With an Irish Accent

To my family and friends who keep asking:

         No. When I return to the U.S. in August, I can promise that I will not have an accent. My apologies in advance. What I cannot promise, however, is that you won’t notice a few… changes.

Ted’s running joke this year has been that I couldn’t go more than a day without wearing a piece of Mizzou-branded clothing. Guilty as charged. As a proud alum and life-long Missourian, you know I approach everything I do with a bit (o.k. a lot) of Missouri pride. There are few things I love more than talking about the Show-Me state, and living in Ireland, I’ve gotten to do that quite a bit because no one has ever heard of it. When I return, though, you may notice I am equally keen to talk about Ireland and Dublin.

It’s not just Mizzou gear you’ll see me wearing anymore

Oh ya, I guess I say keen now. And grand instead of great, although sometimes it might be class instead.  You might hear me describe “your man” as “sound.” I just mean someone ye know is a good person. Fair play to you if you have to ask, “what?” sometimes, but I promise most changes are really quite small.

I’m sure you’ll ask if I’m glad to be back. Of course. I cannot wait to get back to good peanut butter; Kansas City BBQ; the wide-open spaces of the Midwest; a car I can drive; and my family and friends I have missed seeing and sharing life with this past year. But there are many things I’ll long to return to in Ireland. The fizz of a Lucozade zero, especially when paired with a chicken and stuffing sandwich in a Tesco Meal Deal; decent public transit; the community of a vibrant, international capital; the laid-back pace of life.

I’ll especially miss living in a country that isn’t all-consumed by divisive partisan politics. Sure, there are issues with politics in Ireland, find me a democracy where there isn’t, but Ireland has found ways to create cross-party cooperation on several major policy issues—notably climate change. I will give you fair warning, living in Ireland as Britain has attempted to negotiate Brexit has made the politics and history of Ireland, Northern Ireland and the Troubles my new obsession. I will talk to you about it. There is no maybe. These seemingly regional issues on an island a continent away hold important lessons for us in the US and hold potential implications for the entire world.

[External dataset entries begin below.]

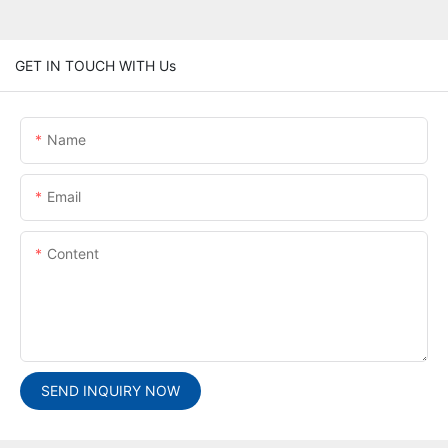
GET IN TOUCH WITH Us
Name
Email
Content
SEND INQUIRY NOW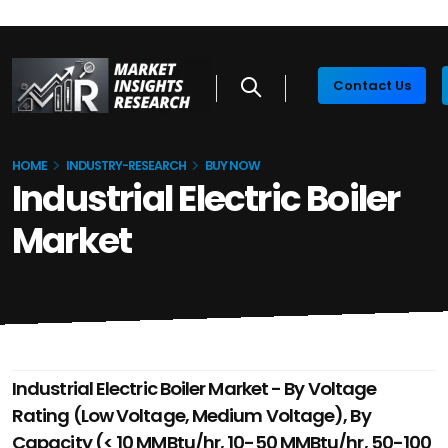
Contact Us
HOME
INDUSTRY-RESEARCH
BUY NOW
Industrial Electric Boiler
Market
Industrial Electric Boiler Market - By Voltage
Rating (Low Voltage, Medium Voltage), By
Capacity (< 10 MMBtu/hr, 10-50 MMBtu/hr, 50-100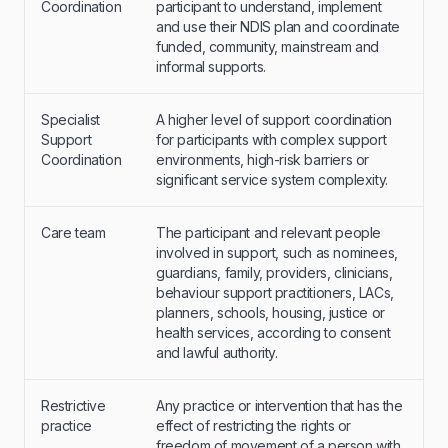
Coordination
participant to understand, implement
and use their NDIS plan and coordinate
funded, community, mainstream and
informal supports.
Specialist
A higher level of support coordination
Support
for participants with complex support
Coordination
environments, high-risk barriers or
significant service system complexity.
Care team
The participant and relevant people
involved in support, such as nominees,
guardians, family, providers, clinicians,
behaviour support practitioners, LACs,
planners, schools, housing, justice or
health services, according to consent
and lawful authority.
Restrictive
Any practice or intervention that has the
practice
effect of restricting the rights or
freedom of movement of a person with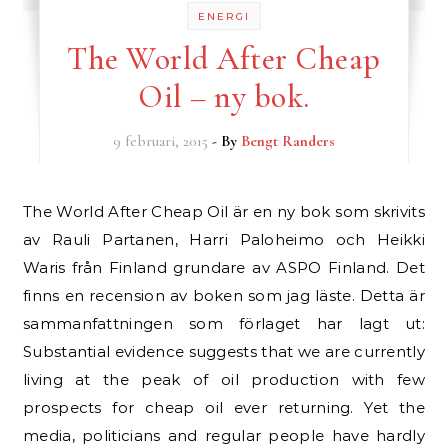
ENERGI
The World After Cheap
Oil – ny bok.
9 februari, 2015
- By
Bengt Randers
The World After Cheap Oil är en ny bok som skrivits
av Rauli Partanen, Harri Paloheimo och Heikki
Waris från Finland grundare av ASPO Finland. Det
finns en recension av boken som jag läste. Detta är
sammanfattningen som förlaget har lagt ut:
Substantial evidence suggests that we are currently
living at the peak of oil production with few
prospects for cheap oil ever returning. Yet the
media, politicians and regular people have hardly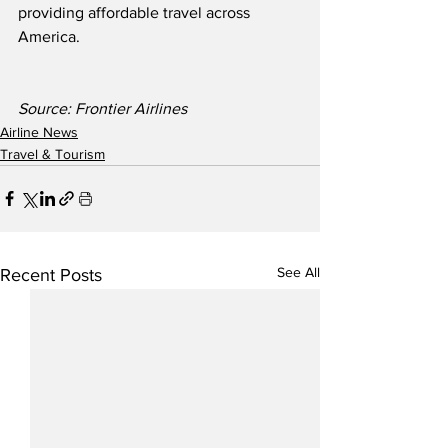
providing affordable travel across 
America.
Source: Frontier Airlines
Airline News
Travel & Tourism
See All
Recent Posts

You’ve probably seen some headlines about Northern Ireland recently–let’s talk about the complexities underpinning the news

I promise a year abroad has not dampened my love for Mizzou sports, even if the Tigers normally played hours after I had gone to bed. You may, however, catch me occasionally talking about how the Dubs are looking in hurling and football. Yes, the first is a real sport (one I might actually take up when I move to Madison), and the second is not the football you’re thinking of… or even “European” football. I might make you watch some matches; I promise you’ll love them too. I also play Gaelic handball now. I’m not great, but if you ask, I’d love to teach you.

Up the Dubs!

Some of this may fade, in time.  But I think some changes are permanent. All this is to say, Dublin, and Ireland, has become a second home for me.

To borrow from a slightly misquoted yet appropriately sentimental James Joyce:

When I die, Dublin will be written on my heart.

You won’t hear me talk with an Irish accent when I get back, but you may notice I now live my life with one.